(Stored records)

──────────────────────────────

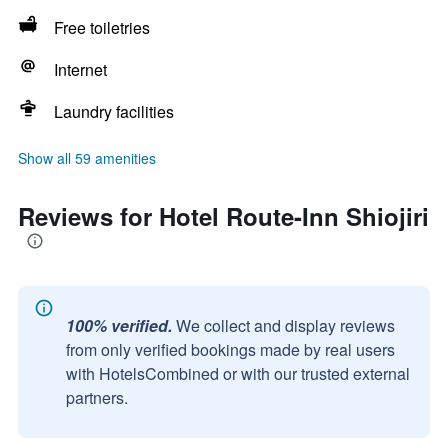
Free toiletries
Internet
Laundry facilities
Show all 59 amenities
Reviews for Hotel Route-Inn Shiojiri
100% verified.
We collect and display reviews
from only verified bookings made by real users
with HotelsCombined or with our trusted external
partners.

──────────────────────────────

• **What the exercise asks**
Each line of the data should be printed again exactly. Please leave pictures out.

• **Completed exercise**
Free toiletries
Internet
Laundry facilities
Show all 59 amenities
Reviews for Hotel Route-Inn Shiojiri
100% verified.
We collect and display reviews
from only verified bookings made by real users
with HotelsCombined or with our trusted external
partners.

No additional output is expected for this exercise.